Stopping the wind from stopping the turbines
When the rotor blades of wind-powered installations freeze over, they can turn into dangerous ice throwers. This is why legislation provides for these installations to be shut off in these conditions. Scientists are working on ways to prevent the need for a shutdown.
Last year in Germany, more electricity was generated by wind-powered installations than by nuclear plants or hard coal or gas-fired power plants. Altogether, Germany’s on and offshore wind farms had an output of almost 105 terawatt hours – a figure that corresponds to more than 15 per cent of the country’s total electricity generation. In autumn and winter especially, when there is a great deal of wind and storm, wind-powered installations can generate as much as 80 per cent of Germany’s electricity consumption. However, there is a caveat: this only applies if the temperature is above 0° Celsius. Once the weather becomes freezing cold, wind-powered installations are likely to ice over, which is a major problem.

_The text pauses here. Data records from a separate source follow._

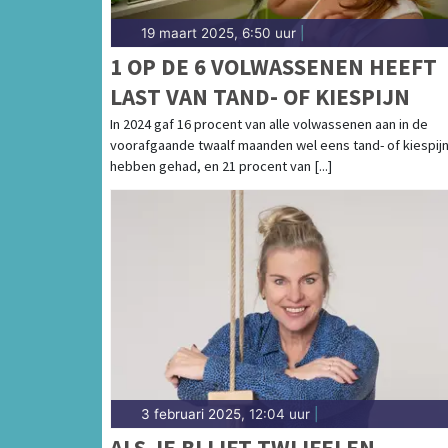
19 maart 2025, 6:50 uur
|
1 OP DE 6 VOLWASSENEN HEEFT
LAST VAN TAND- OF KIESPIJN
In 2024 gaf 16 procent van alle volwassenen aan in de
voorafgaande twaalf maanden wel eens tand- of kiespijn
hebben gehad, en 21 procent van [...]
3 februari 2025, 12:04 uur
|
ALS JE BLIJFT TWIJFELEN,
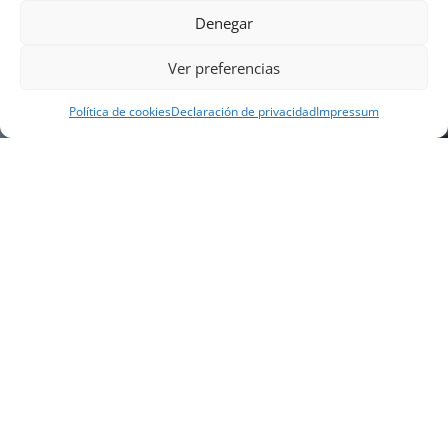
Denegar
Ver preferencias
Política de cookies
Declaración de privacidad
Impressum
NUESTRA EMPRESA
Náutica Gines Alonso S.L., fue fundada en 1976 por
el actual director Gines Alonso Pérez y desde 1978
somos servicio VOLVO PENTA, actualmente somos
servicio oficial VOLVO PENTA CENTER para Almería,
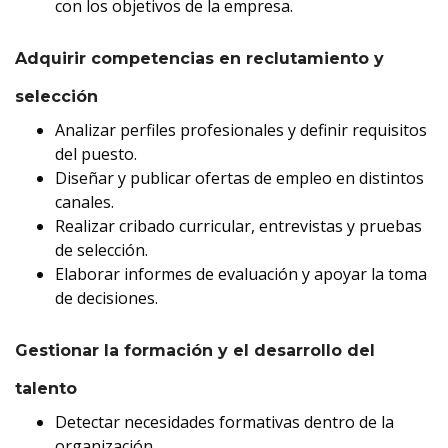
con los objetivos de la empresa.
Adquirir competencias en reclutamiento y
selección
Analizar perfiles profesionales y definir requisitos
del puesto.
Diseñar y publicar ofertas de empleo en distintos
canales.
Realizar cribado curricular, entrevistas y pruebas
de selección.
Elaborar informes de evaluación y apoyar la toma
de decisiones.
Gestionar la formación y el desarrollo del
talento
Detectar necesidades formativas dentro de la
organización.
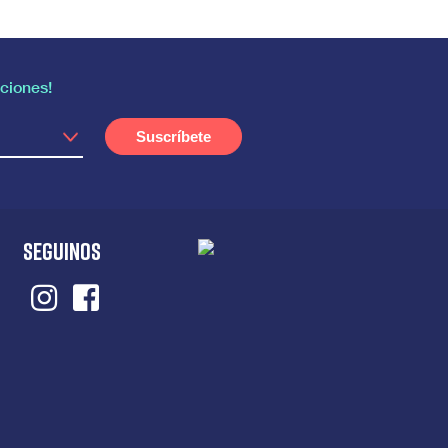
ciones!
SEGUINOS
Instagram
Facebook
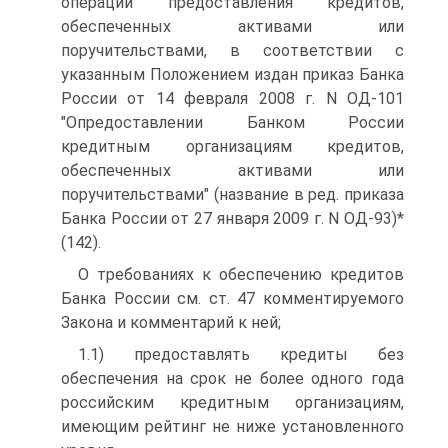
операций предоставления кредитов,
обеспеченных активами или
поручительствами, в соответствии с
указанным Положением издан приказ Банка
России от 14 февраля 2008 г. N ОД-101
"Опредоставлении Банком России
кредитным организациям кредитов,
обеспеченных активами или
поручительствами" (название в ред. приказа
Банка России от 27 января 2009 г. N ОД-93)*
(142).
О требованиях к обеспечению кредитов
Банка России см. ст. 47 комментируемого
Закона и комментарий к ней;
1.1) предоставлять кредиты без
обеспечения на срок не более одного года
российским кредитным организациям,
имеющим рейтинг не ниже установленного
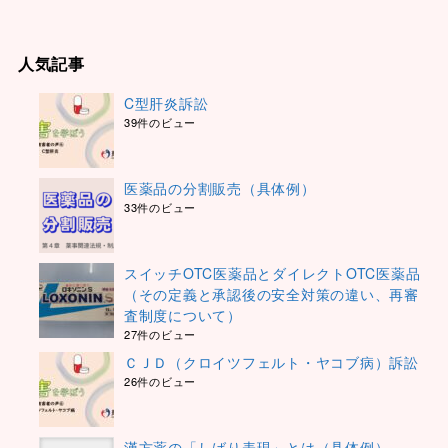
人気記事
C型肝炎訴訟
39件のビュー
医薬品の分割販売（具体例）
33件のビュー
スイッチOTC医薬品とダイレクトOTC医薬品
（その定義と承認後の安全対策の違い、再審
査制度について）
27件のビュー
ＣＪＤ（クロイツフェルト・ヤコブ病）訴訟
26件のビュー
漢方薬の「しばり表現」とは（具体例）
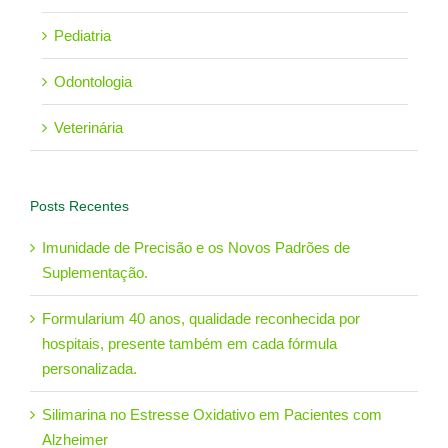
Pediatria
Odontologia
Veterinária
Posts Recentes
Imunidade de Precisão e os Novos Padrões de
Suplementação.
Formularium 40 anos, qualidade reconhecida por
hospitais, presente também em cada fórmula
personalizada.
Silimarina no Estresse Oxidativo em Pacientes com
Alzheimer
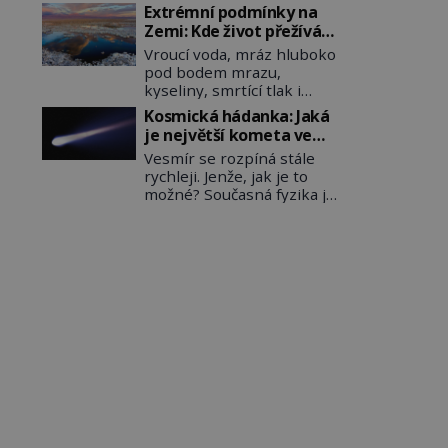
procházejí bez povšimnutí.
úsměvy, stroj totiž
Extrémní podmínky na
Přesto právě rákos
exploduje. Jejich
Zemi: Kde život přežívá
pomáhal stavět domy,
konstrukce není z levného
navzdory všemu
Vroucí voda, mráz hluboko
vyrábět lodě, zapisovat
kraje, daňové poplatníky
pod bodem mrazu,
první texty a inspiroval
stojí miliardy dolarů. Na
kyseliny, smrtící tlak i
řadu pověstí. Tato
druhou stranu zvládnou
pouště, kde celé roky
skromná, ale užitečná
Kosmická hádanka: Jaká
jen představitelné věci. Na
nespadne jediná kapka
rostlina provází člověka už
malé kousky Název:
je největší kometa ve
deště. Na první pohled
tisíce let. Většina lidí vnímá
Columbia První […]
známém vesmíru?
Vesmír se rozpíná stále
místa, kde nemůže
rákos jen jako obyčejnou
rychleji. Jenže, jak je to
existovat vůbec nic. Přesto
kulisu letního koupání.
možné? Současná fyzika je
právě tady vědci objevují
Stačí se však podívat […]
v koncích. Odpovědí by
organismy, které
mohla být hypotetická
posouvají hranice života.
temná energie. Právě na
Každý nový nález mění
tu se zaměří pozornost
naše představy o tom, co
dvojice zkušených
všechno dokáže příroda a
astronomů. Namísto ní ale
napovídá, kde bychom
objeví něco mnohem
jednou […]
hmatatelnějšího. Naprosto
rekordní kometu!
Astronomové Pedro
Bernardinelli a Gary
Bernstein mravenčí prací
zkoumají archivní snímky
v rámci Průzkumu temné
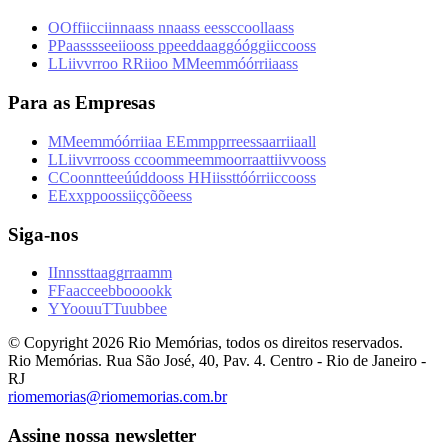
O
O
f
f
i
i
c
c
i
i
n
n
a
a
s
s
n
n
a
a
s
s
e
e
s
s
c
c
o
o
l
l
a
a
s
s
P
P
a
a
s
s
s
s
e
e
i
i
o
o
s
s
p
p
e
e
d
d
a
a
g
g
ó
ó
g
g
i
i
c
c
o
o
s
s
L
L
i
i
v
v
r
r
o
o
R
R
i
i
o
o
M
M
e
e
m
m
ó
ó
r
r
i
i
a
a
s
s
Para as Empresas
M
M
e
e
m
m
ó
ó
r
r
i
i
a
a
E
E
m
m
p
p
r
r
e
e
s
s
a
a
r
r
i
i
a
a
l
l
L
L
i
i
v
v
r
r
o
o
s
s
c
c
o
o
m
m
e
e
m
m
o
o
r
r
a
a
t
t
i
i
v
v
o
o
s
s
C
C
o
o
n
n
t
t
e
e
ú
ú
d
d
o
o
s
s
H
H
i
i
s
s
t
t
ó
ó
r
r
i
i
c
c
o
o
s
s
E
E
x
x
p
p
o
o
s
s
i
i
ç
ç
õ
õ
e
e
s
s
Siga-nos
I
I
n
n
s
s
t
t
a
a
g
g
r
r
a
a
m
m
F
F
a
a
c
c
e
e
b
b
o
o
o
o
k
k
Y
Y
o
o
u
u
T
T
u
u
b
b
e
e
© Copyright
2026
Rio Memórias, todos os direitos reservados.
Rio Memórias. Rua São José, 40, Pav. 4. Centro - Rio de Janeiro -
RJ
riomemorias@riomemorias.com.br
Assine nossa newsletter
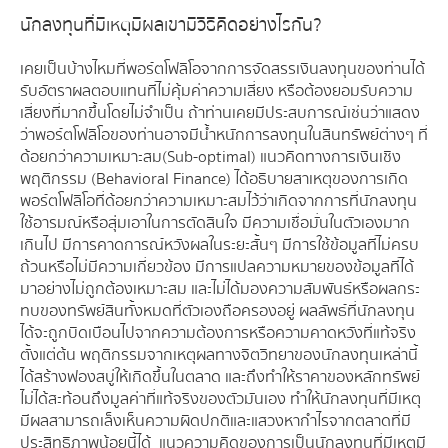
นักลงทุนที่มีเหตุมีผลเขามีวิธีคิดอย่างไรกัน?
เคยเป็นบ้างไหมที่พอร์ตโฟลิโอจากการจัดสรรเงินลงทุนของท่านได้
รับอัตราผลตอบแทนที่ไม่คุ้มค่าความเสี่ยง หรือต้องยอมรับความ
เสี่ยงที่มากขึ้นโดยไม่จำเป็น ถ้าท่านเคยมีประสบการณ์เช่นว่าแสดง
ว่าพอร์ตโฟลิโอของท่านอาจมีน้ำหนักการลงทุนในสินทรัพย์ต่างๆ ที่
ด้อยกว่าความเหมาะสม(Sub-optimal) แนวคิดทางการเงินเชิง
พฤติกรรม (Behavioral Finance) ได้อธิบายสาเหตุของการเกิด
พอร์ตโฟลิโอที่ด้อยกว่าความเหมาะสมไว้ว่าเกิดจากการที่นักลงทุน
ใช้อารมณ์หรือสุ่มเอาในการตัดสินใจ มีความเชื่อมั่นในตัวเองมาก
เกินไป มีการคาดการณ์หวังผลในระยะสั้นๆ มีการใช้ข้อมูลที่ไม่ครบ
ถ้วนหรือไม่มีความเกี่ยวข้อง มีการแปลความหมายของข้อมูลที่ได้
มาอย่างไม่ถูกต้องเหมาะสม และไม่ได้มองความสัมพันธ์หรือผลกระ
ทบของทรัพย์สินทั้งหมดที่ตัวเองถือครองอยู่ ผลลัพธ์ที่นักลงทุน
ได้จะถูกบิดเบือนไปจากความต้องการหรือความคาดหวังที่แท้จริง
ตั้งแต่ต้น พฤติกรรมจากเหตุผลทางจิตวิทยาของนักลงทุนเหล่านี้
ได้สร้างฟองสบู่ให้เกิดขึ้นในตลาด และถึงทำให้ราคาของหลักทรัพย์
ไม่ได้สะท้อนถึงมูลค่าที่แท้จริงของตัวมันเอง ทำให้นักลงทุนที่มีเหตุ
มีผลสามารถเล็งเห็นความผิดปกติและแสวงหากำไรจากตลาดที่มี
ประสิทธิภาพน้อยนี้ได้ แนวความคิดของการเป็นนักลงทุนที่มีเหตุมี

Shut-down to stop the ice being thrown around
A mixture of humidity and low temperatures causes the rotor blades of wind-powered installations to freeze over, much the same as wind shields or tarmac. You might think that that’s not much of a problem, given that these rotor blades are high up and don’t need to be scraped or gritted. But in fact, it is quite a problem: moving rotor blades that have frozen over can turn into dangerous ice throwers and pose a threat to human and animal life on the ground. Additionally, ice piling up on certain parts of the blades can cause an imbalance that ultimately damages the installation. German law sets out an effective solution that is, however, very costly to operators: the installations have to be shut down.
To prevent this, operators may fit heating systems to the rotor blades of their installations to prevent any freeze-over. However, these types of system gobble up as much as close to ten per cent of the installation’s nominal capacity. And if the icy temperatures coincide with a period of little wind, the share of the electricity taken up by the heating may be even higher. This is the reason why these heating systems are not always used. With some types of installations, the problem is exacerbated by the fact that they cannot be restarted from a remote position at a simple push of a button. It takes a maintenance worker on the ground to check the rotor blades for safety and then restart the installation.
Whole teams of scientists are working on anti-freeze coatings for rotor blades and developing precise forecasting tools that show exactly when operators must prepare for freeze-overs.
More data to prevent shutdowns
The PIB research project (short for predictive smart management of wind-powered installations to reduce the risk of freeze-overs) conducted by scientists from Bremen University and their partners aims at collecting more data on the subject and finding ways to better analyse this data. The idea is to pool the status data for a large number of wind-powered installations and bring it together with additional information about the operating history, maintenance and repair cycles and meteorological data. The researchers are also planning to integrate the data from various wind farms with data reflecting the specifics of their sites. In the medium term, this will create a data set complete enough to allow for predicting the exact risk of a freeze-over for each individual installation. In turn, operators will be able to make targeted use of the heating systems available and take other measures that prevent any unnecessary standstill time.
Simulate and improve
The Fraunhofer Institute for Wind Energy Systems (IWES) is tackling the same problem, but has opted for a different route. The institute has teamed up with partners from research and industry for a project called OptAnIce (short for: optimising anti-icing for rotor blades in a cold climate), which aims at testing innovative types of anti-ice coatings for rotor blades. Researchers are testing these new coatings in real-life conditions, for instance in a test bed in Bremerhaven. Parallel to this work, scientists are also finetuning mathematical modelling systems that can be used to simulate the way in which ice builds up on the rotor blades. These simulations are then used to further improve the quality of the coatings. The best coatings are then tested in a realistic scenario in a wind tunnel.
The Federal Ministry for Economic Affairs and Energy has earmarked close to €2 million to support both projects through to the end of 2020. But until the first outcomes of the project are ready for real-life use, operators of wind-powered installations will have to keep their fingers crossed for mild weather.